STRUGGLING WITH HIP PAIN?

Your hip is a strong, ball-and-socket joint connecting the long bone of your thigh to your pelvis. Without its unique design, you wouldn’t be able to twist and bend, cross your legs, or curl up in an easy chair.

Like all your joints, the hip receives its fair share of use and abuse, so it isn’t any wonder that things go wrong. Even though athletes commonly complain of hip pain, you don’t have to be a gymnast, dancer, or even a runner to feel an occasional ache.

Some of the more common causes of hip pain are Trochanteric bursitis, clicking/snapping hip, a labral tear and osteoarthritis. Click on the links to the left to find out more.

Dealing with Hip Pain

Hip pain can usually be easily managed by you, at home. Simply reducing or stopping the activity that has caused the pain can make an enormous difference.

Painkillers such as paracetemol can also be used to help manage the symptoms, but you should always consult your GP or pharmacist if you need to take them for a prolonged period

Click on the relevant condition using the links on the left, to find out more about dealing with hip pain.

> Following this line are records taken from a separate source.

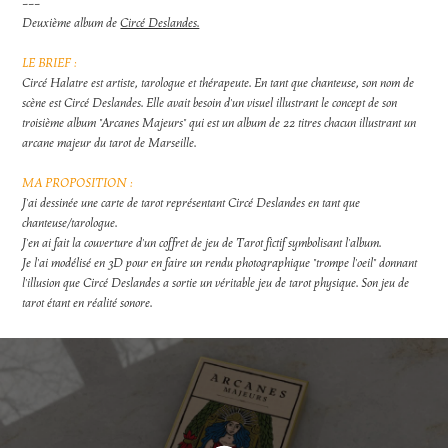
---
Deuxième album de
Circé Deslandes.
LE BRIEF :
Circé Halatre est artiste, tarologue et thérapeute. En tant que chanteuse, son nom de
scène est Circé Deslandes. Elle avait besoin d'un visuel illustrant le concept de son
troisième album "Arcanes Majeurs" qui est un album de 22 titres chacun illustrant un
arcane majeur du tarot de Marseille.
MA PROPOSITION :
J'ai dessinée une carte de tarot représentant Circé Deslandes en tant que
chanteuse/tarologue.
J'en ai fait la couverture d'un coffret de jeu de Tarot fictif symbolisant l'album.
Je l'ai modélisé en 3D pour en faire un rendu photographique "trompe l'oeil" donnant
l'illusion que Circé Deslandes a sortie un véritable jeu de tarot physique. Son jeu de
tarot étant en réalité sonore.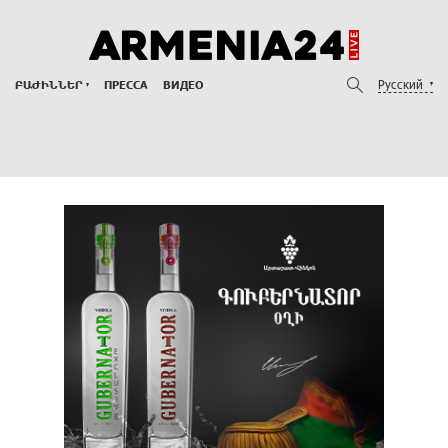
Русский
ԲԱԺԻՆՆԵՐ
ПРЕССА
ВИДЕО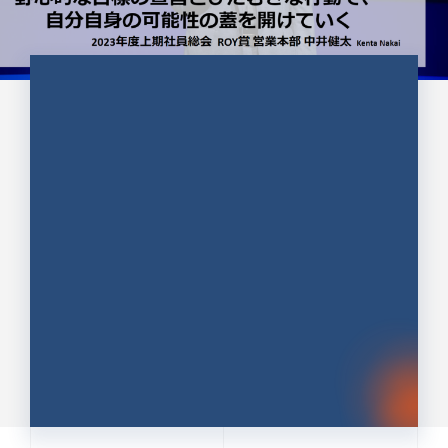
CULTURE 37
野心的な目標の宣言とひたむきな
行動で、自分自身の可能性の蓋を
開けていく ｜2023年度上期社...
中井 健太（なかい けんた）（PR TIMES 第二営業本
部副部長）
DATE:2024.01.17
セールス
新卒 総合職
社員インタビュー
PR TIMES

You may be diagnosed with osteoarthritis of the hip – which is a normal part of getting older, but can lead to pain and disability.
This shared decision aid can help you decide, what the best management might be for you.
Click here to link to the NHS Shared decision aid for osteoarthritis of the hip 

Avoiding Hip Pain

Trochanteric bursitis

  • Keep the muscles in your legs flexible by doing stretches regularly
  • Keep the muscles around your hip strong by doing regular strengthening exercises
  • Wear appropriate footwear at all times when doing sporting activities

Clicking/snapping hip

  • The clicking/snapping sensation may reduce on its own accord
  • Keep the muscles in  your legs flexible by doing stretches regularly

Labral Tear

  • Keep the muscles in your legs and around your hip flexible by doing stretches regularly
  • Keep the muscles in your legs and around your hip strong by doing regular strengthening exercises

Osteoarthritis

  • Make sure you are not overweight as this will increase the load on your hip joint
  • Keep active
  • Keep the muscles in your legs and around your hip flexible by doing stretches regularly
  • Keep the muscles in your legs and around your hip strong by doing regular strengthening exercises

Please note -
These are general exercises, seek advice if you are unsure.